The first Bomb Squad personnel in the U.S. Army began training on Aberdeen Proving Ground, Maryland, in April 1942. One of the original Army Bomb Disposal technicians who trained on Aberdeen Proving Ground was among the more than 30 distinguished visitors at the all-Army competition on May 19. Gerald “Jerry” D. Simon, a 99-year-old veteran who graduated from the Bomb Disposal course in 1944, served in the Pacific until 1946.

On hold since 2019 due to the COVID-19 pandemic, the all-Army EOD competition returned this year, hosted by the 71st EOD Group and 20th CBRNE Command.

Headquartered on Aberdeen Proving Ground, Maryland, the 20th CBRNE Command is home to 75 percent of Active Duty Army EOD technicians and Chemical, Biological, Radiological, Nuclear (CBRN) specialists, as well as the 1st Area Medical Laboratory, CBRNE Analytical and Remediation Activity, five Weapons of Mass Destruction Coordination Teams and three Nuclear Disablement Teams.

Soldiers and civilians from 20th CBRNE Command deploy from 19 bases in 16 states to take on world’s most dangerous hazards in support of joint, interagency and allied operations.

During all-Army Explosive Ordnance Disposal Team of the Year competition, the five top U.S. Army EOD teams took on 11 very challenging training lanes that included everything from a stress shoot and a downed Unmanned Aerial System to an unexploded bomb and a helicopter assault on a sensitive site. The 2022 competition was hosted on Fort Carson, Colorado, by the 71st Ordnance Group (EOD) and 20th Chemical, Biological, Radiological, Nuclear, Explosives (CBRNE) Command, the U.S. military’s premier all hazards formation. (Courtesy photo)

EOD forces have rendered safe more than 100,000 improvised explosive devices in Iraq and Afghanistan since 2006 and have trained thousands of host nation forces.

During the three-day competition, the five Army EOD teams took on 11 very challenging training lanes that included everything from a stress shoot and a downed Unmanned Aerial System to an unexploded bomb and a helicopter assault on a sensitive site. The teams were tested on their ability to enable lethality and safeguard U.S. forces around the world and to support domestic response missions across the nation.

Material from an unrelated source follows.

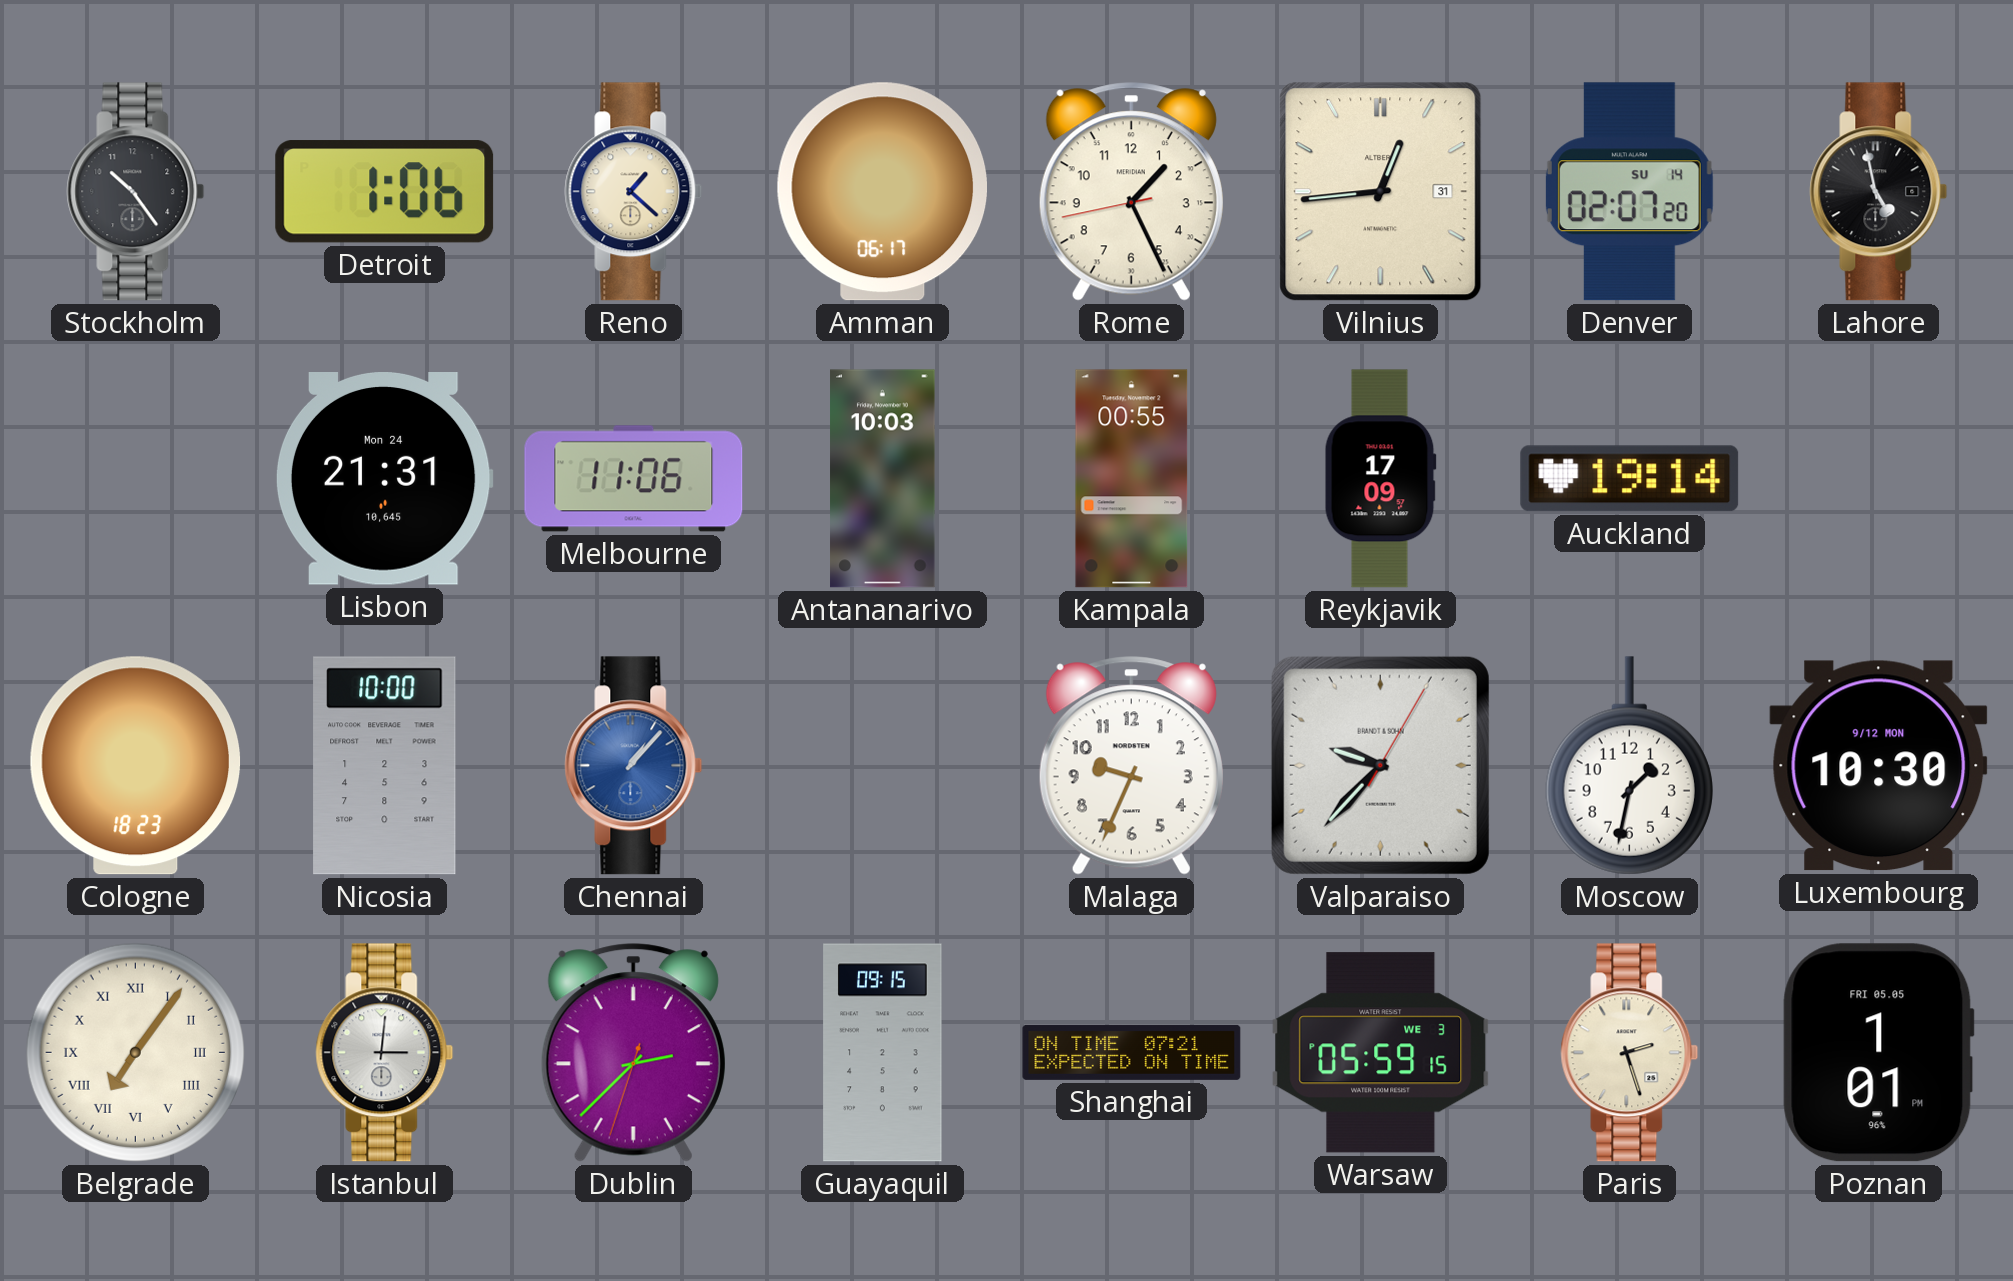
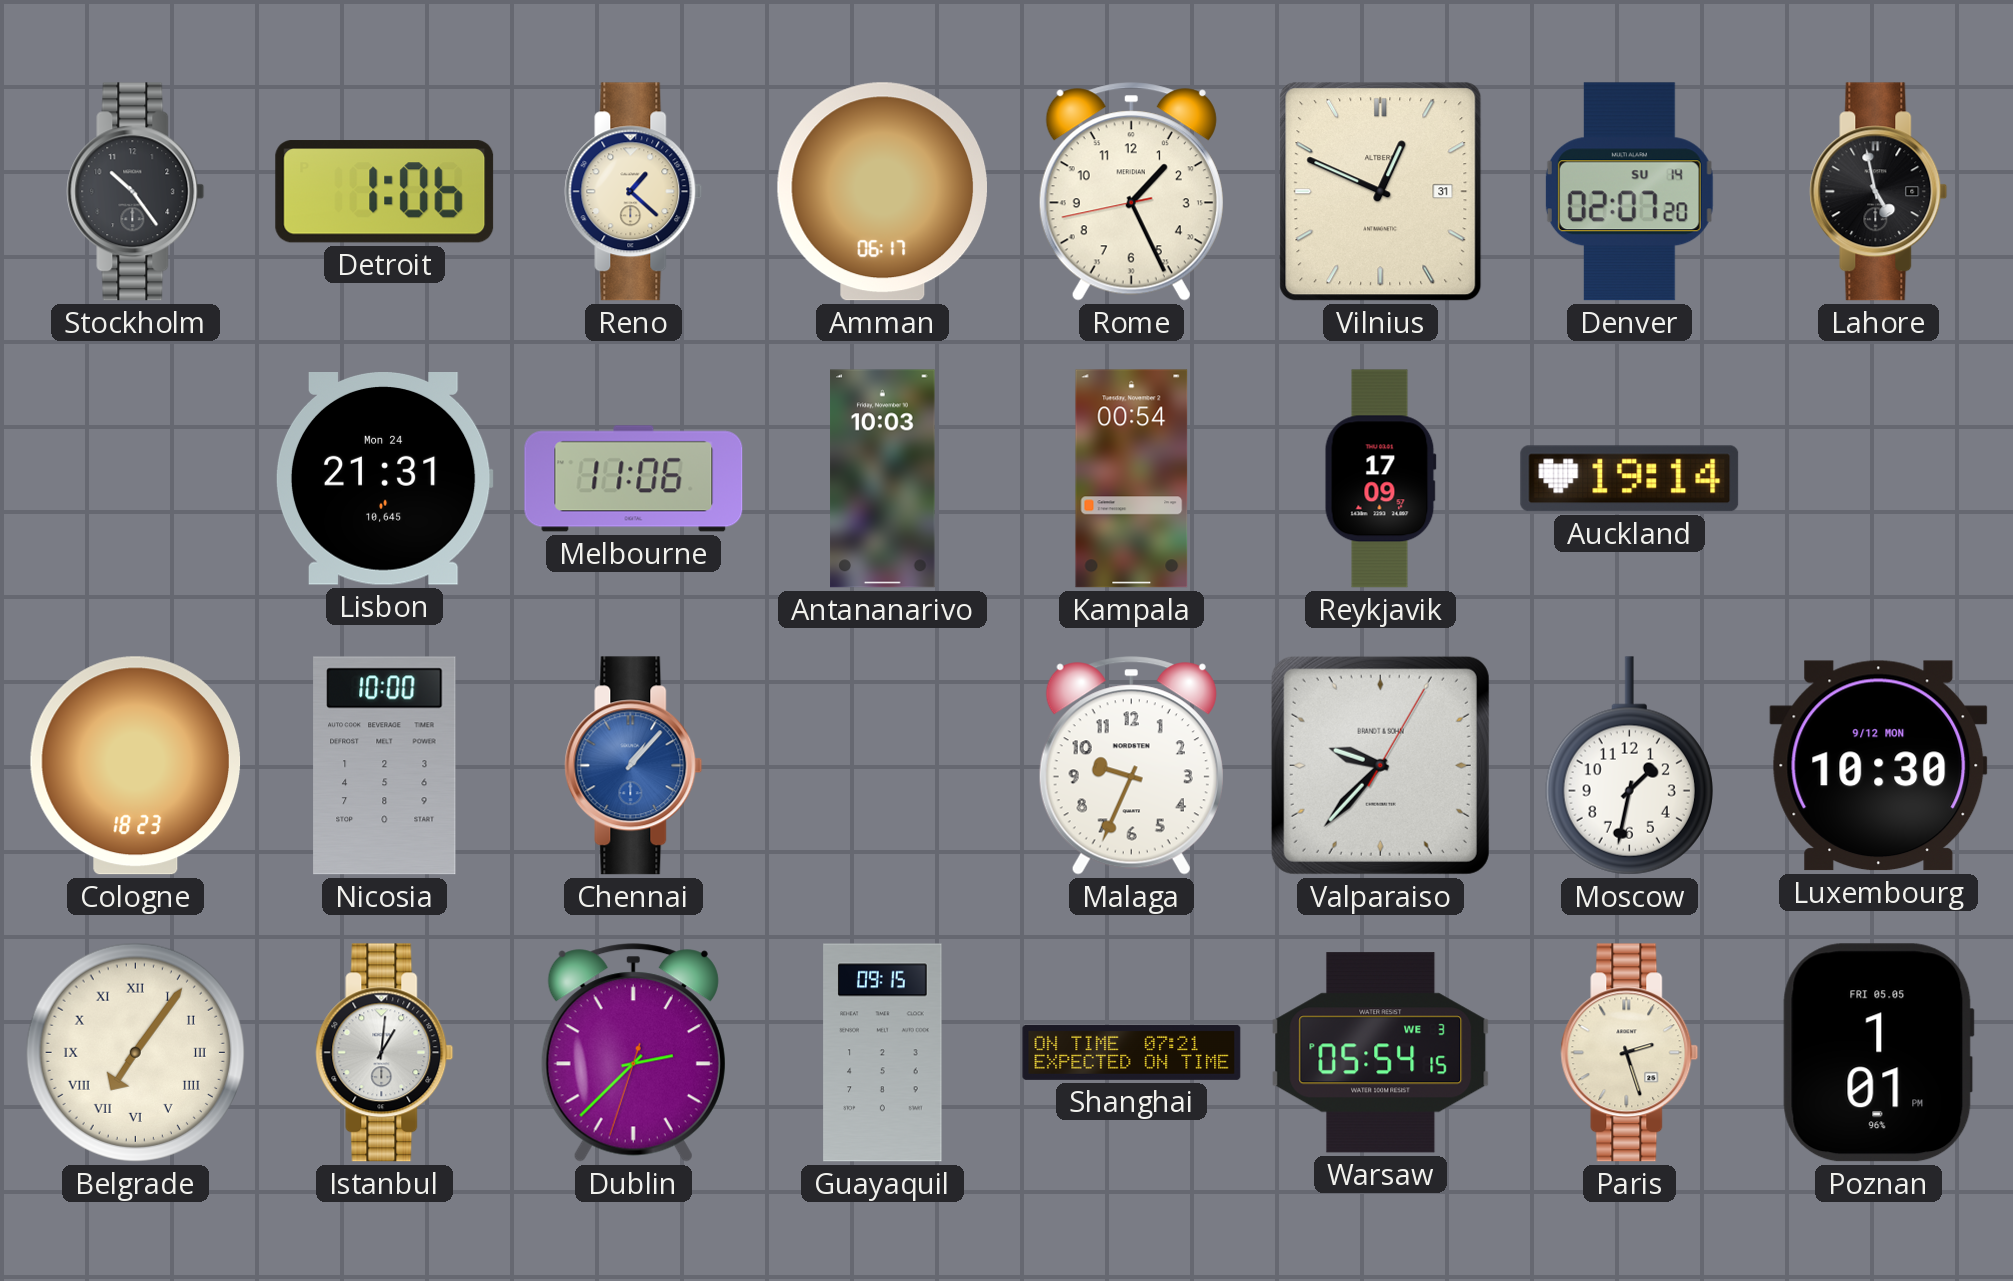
Vilnius: 12:44 -> 12:49
Kampala: 00:55 -> 00:54
Istanbul: 3:01 -> 1:01
Warsaw: 05:59 -> 05:54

Maj. Gen. Antonio V. Munera, the commanding general of 20th CBRNE Command, thanked the 71st EOD Group for hosting the competition and giving the top U.S. Army EOD teams a chance to prove their mettle during challenging and realistic training scenarios.

“While the 71st EOD Group team earned bragging rights this year, the real winner of this competition was the Army. Through this tough training, our teams are more ready to conduct their high stakes missions, whenever and wherever they are needed,” said Munera, a native of Fairfax, Virginia. “This competition demonstrated what I already knew: we have some of the bravest, smartest and toughest Soldiers in our EOD ranks and they make us proud every day.”